• Work to complete:
Gather all lines in the entries below that include the word "places".

(Records drawn from a dataset)
= = =
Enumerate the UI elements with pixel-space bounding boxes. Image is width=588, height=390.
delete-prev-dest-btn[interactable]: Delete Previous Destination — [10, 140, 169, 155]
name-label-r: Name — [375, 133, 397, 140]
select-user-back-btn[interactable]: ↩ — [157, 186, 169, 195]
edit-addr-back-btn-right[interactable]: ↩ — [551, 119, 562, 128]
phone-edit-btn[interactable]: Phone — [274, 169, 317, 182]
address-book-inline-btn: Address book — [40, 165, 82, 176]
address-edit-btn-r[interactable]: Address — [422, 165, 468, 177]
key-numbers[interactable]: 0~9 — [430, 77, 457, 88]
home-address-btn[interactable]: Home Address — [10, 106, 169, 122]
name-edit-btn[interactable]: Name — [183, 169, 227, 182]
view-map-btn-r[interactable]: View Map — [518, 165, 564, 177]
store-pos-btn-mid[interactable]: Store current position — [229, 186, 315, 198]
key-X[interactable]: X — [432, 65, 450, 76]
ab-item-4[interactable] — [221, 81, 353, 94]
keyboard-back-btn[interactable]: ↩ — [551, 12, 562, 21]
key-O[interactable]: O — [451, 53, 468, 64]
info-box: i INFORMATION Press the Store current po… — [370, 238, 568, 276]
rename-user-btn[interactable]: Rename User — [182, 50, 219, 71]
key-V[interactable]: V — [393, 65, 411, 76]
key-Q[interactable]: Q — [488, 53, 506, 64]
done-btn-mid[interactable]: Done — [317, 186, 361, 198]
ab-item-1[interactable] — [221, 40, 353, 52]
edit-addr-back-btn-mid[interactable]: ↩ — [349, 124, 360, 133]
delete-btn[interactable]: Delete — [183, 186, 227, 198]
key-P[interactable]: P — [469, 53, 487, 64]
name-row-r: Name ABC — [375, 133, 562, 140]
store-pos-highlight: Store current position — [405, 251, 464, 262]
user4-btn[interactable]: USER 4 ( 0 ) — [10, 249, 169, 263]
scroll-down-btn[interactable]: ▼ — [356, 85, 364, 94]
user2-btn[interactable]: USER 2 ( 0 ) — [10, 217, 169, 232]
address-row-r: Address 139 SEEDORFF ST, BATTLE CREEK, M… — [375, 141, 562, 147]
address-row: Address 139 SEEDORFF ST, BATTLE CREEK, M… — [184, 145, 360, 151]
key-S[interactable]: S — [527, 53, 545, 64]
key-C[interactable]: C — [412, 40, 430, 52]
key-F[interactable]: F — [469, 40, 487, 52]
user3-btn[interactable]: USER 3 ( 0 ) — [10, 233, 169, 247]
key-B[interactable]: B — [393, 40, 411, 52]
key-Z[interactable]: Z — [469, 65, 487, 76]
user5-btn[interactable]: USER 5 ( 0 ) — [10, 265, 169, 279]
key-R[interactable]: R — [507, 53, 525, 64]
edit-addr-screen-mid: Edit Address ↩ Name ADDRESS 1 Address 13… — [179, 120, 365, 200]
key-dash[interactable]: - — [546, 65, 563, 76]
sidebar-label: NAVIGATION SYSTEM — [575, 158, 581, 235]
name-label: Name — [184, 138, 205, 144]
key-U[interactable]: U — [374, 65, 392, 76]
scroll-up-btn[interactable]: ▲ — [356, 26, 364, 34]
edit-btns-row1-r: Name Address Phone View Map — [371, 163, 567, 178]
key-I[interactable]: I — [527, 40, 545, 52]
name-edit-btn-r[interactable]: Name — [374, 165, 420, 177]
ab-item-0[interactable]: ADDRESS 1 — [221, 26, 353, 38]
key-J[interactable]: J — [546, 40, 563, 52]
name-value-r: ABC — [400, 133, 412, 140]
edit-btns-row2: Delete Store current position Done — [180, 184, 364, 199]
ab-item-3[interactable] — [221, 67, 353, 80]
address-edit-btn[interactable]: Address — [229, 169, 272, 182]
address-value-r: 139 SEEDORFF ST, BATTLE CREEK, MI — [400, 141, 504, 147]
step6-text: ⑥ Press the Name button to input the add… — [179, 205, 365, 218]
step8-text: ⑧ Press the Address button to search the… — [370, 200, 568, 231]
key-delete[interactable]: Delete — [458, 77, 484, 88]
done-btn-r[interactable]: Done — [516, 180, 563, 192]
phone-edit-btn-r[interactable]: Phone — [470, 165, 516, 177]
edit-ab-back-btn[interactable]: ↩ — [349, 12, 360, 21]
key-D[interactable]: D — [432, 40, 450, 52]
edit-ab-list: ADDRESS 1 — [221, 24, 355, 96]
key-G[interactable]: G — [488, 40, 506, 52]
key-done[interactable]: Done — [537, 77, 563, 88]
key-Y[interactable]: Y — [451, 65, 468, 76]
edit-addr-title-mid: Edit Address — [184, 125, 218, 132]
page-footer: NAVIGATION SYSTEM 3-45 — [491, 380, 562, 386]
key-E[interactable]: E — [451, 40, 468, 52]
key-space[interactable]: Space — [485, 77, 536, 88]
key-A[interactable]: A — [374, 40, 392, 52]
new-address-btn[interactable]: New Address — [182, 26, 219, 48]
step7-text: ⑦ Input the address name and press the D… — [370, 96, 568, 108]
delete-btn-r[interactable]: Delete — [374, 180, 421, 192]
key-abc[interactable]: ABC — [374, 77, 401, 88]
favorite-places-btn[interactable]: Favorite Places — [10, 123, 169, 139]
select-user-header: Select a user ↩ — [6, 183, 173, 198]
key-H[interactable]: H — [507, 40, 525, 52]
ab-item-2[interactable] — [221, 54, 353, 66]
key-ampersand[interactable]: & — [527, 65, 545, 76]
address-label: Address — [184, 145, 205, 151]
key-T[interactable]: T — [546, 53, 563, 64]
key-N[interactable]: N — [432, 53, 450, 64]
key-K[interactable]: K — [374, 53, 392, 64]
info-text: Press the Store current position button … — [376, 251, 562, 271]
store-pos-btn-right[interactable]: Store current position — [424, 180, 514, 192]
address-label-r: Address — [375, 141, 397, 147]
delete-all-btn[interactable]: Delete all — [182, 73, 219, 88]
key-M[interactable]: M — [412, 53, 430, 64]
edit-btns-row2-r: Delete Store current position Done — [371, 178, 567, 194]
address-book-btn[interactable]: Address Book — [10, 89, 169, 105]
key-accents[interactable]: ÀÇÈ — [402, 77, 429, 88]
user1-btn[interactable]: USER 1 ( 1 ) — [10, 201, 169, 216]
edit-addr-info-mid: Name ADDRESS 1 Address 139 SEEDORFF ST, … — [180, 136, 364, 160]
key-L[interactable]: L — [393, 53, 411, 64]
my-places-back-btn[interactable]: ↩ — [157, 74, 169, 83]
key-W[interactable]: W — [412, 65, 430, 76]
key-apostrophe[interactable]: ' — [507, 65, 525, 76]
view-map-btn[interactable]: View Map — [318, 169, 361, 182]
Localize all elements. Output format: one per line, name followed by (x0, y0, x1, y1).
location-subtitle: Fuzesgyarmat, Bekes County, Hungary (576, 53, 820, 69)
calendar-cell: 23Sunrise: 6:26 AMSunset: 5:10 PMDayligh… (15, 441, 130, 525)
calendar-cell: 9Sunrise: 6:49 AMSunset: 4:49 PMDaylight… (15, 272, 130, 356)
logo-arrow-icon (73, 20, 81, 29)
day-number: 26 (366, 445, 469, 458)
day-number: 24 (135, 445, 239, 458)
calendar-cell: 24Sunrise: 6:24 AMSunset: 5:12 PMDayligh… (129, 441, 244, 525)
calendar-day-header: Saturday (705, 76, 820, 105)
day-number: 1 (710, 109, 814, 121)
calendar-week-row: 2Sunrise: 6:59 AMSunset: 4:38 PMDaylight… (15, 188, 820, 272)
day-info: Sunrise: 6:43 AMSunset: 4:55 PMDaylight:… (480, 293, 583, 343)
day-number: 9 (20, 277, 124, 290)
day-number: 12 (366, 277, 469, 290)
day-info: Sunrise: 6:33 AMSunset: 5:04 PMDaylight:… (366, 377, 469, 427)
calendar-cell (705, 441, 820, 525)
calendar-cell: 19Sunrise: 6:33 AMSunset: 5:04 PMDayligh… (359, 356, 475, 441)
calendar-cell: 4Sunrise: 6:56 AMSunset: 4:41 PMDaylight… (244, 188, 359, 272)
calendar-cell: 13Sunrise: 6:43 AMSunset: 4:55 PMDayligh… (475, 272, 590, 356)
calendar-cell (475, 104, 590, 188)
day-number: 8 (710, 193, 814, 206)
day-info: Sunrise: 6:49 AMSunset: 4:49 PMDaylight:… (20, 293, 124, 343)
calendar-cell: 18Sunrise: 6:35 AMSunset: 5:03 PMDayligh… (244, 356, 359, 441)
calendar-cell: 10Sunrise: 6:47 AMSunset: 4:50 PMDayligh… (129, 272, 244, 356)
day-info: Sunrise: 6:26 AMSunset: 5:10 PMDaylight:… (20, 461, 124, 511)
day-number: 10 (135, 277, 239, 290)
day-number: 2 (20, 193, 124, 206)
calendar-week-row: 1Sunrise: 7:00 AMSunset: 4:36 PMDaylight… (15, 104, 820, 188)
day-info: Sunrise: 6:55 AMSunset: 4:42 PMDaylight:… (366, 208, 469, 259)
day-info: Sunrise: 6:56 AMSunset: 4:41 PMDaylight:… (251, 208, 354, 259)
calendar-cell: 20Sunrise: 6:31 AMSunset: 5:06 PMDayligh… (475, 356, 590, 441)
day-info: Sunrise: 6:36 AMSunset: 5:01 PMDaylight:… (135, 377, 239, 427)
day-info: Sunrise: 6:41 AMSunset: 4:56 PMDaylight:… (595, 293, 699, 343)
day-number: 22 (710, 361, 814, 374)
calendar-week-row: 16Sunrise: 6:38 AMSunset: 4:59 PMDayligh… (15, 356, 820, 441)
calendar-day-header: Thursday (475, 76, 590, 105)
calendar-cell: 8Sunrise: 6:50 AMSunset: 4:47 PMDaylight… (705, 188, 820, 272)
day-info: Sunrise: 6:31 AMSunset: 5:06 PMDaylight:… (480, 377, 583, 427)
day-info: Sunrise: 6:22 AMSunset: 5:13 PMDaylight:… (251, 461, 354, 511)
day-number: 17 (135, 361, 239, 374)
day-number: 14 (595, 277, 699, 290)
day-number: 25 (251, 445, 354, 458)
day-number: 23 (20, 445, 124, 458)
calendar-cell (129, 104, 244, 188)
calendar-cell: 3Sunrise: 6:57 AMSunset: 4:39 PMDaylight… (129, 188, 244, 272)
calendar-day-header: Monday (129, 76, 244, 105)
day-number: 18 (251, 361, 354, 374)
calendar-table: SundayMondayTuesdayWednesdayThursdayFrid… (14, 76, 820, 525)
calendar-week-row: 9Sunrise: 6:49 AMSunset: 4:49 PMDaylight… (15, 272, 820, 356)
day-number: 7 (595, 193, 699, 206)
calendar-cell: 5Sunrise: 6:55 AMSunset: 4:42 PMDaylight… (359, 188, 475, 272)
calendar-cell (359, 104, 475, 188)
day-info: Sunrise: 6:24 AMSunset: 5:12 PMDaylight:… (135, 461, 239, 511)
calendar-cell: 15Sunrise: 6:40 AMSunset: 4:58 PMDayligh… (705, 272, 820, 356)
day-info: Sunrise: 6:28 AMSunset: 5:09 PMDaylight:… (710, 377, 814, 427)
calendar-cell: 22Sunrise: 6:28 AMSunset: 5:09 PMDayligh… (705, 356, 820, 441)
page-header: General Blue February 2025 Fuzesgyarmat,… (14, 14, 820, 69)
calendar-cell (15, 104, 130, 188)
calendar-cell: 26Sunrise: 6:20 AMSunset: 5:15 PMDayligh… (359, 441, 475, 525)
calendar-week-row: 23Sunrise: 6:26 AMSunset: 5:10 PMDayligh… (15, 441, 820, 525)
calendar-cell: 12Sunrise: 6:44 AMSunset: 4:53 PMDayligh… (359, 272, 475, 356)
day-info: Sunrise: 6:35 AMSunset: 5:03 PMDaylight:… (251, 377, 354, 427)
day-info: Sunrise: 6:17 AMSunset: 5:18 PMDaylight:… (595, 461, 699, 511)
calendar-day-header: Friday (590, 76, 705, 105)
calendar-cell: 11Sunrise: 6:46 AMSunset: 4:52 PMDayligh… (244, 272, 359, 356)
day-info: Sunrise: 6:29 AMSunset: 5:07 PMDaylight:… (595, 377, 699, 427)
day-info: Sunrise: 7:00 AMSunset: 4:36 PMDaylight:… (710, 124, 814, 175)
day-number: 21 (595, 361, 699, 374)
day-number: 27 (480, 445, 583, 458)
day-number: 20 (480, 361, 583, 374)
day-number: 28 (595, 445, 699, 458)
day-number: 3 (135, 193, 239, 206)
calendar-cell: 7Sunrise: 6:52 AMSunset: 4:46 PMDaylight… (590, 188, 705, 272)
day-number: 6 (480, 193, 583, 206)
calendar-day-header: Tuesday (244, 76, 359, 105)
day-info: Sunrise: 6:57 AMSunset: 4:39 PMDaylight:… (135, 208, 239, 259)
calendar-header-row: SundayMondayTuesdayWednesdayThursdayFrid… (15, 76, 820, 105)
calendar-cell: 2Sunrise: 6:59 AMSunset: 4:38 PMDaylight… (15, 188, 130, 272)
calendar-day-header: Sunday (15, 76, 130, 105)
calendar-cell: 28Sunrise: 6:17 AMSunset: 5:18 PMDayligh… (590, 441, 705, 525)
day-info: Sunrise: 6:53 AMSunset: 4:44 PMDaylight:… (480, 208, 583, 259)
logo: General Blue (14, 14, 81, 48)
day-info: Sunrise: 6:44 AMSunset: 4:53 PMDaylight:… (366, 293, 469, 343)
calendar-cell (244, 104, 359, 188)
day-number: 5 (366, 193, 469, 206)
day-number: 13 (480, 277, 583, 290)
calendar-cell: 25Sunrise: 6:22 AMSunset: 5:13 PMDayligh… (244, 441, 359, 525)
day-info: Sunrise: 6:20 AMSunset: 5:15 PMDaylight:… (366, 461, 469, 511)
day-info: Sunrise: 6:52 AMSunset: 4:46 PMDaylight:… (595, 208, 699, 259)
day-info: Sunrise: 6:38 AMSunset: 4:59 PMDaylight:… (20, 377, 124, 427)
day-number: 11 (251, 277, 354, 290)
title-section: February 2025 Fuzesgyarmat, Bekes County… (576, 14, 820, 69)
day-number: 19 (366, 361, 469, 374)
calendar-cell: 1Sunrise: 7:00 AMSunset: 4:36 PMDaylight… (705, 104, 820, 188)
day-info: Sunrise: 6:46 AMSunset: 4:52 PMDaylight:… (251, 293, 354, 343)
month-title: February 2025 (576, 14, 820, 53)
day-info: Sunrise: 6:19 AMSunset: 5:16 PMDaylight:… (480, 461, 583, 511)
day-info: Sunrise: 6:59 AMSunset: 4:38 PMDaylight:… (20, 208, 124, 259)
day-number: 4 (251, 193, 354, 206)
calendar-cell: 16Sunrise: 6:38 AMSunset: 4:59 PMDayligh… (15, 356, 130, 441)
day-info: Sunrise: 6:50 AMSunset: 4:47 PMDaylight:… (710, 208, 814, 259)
= = =
• Your response:
favorite-places-btn[interactable]: Favorite Places — [10, 123, 169, 139]
my-places-back-btn[interactable]: ↩ — [157, 74, 169, 83]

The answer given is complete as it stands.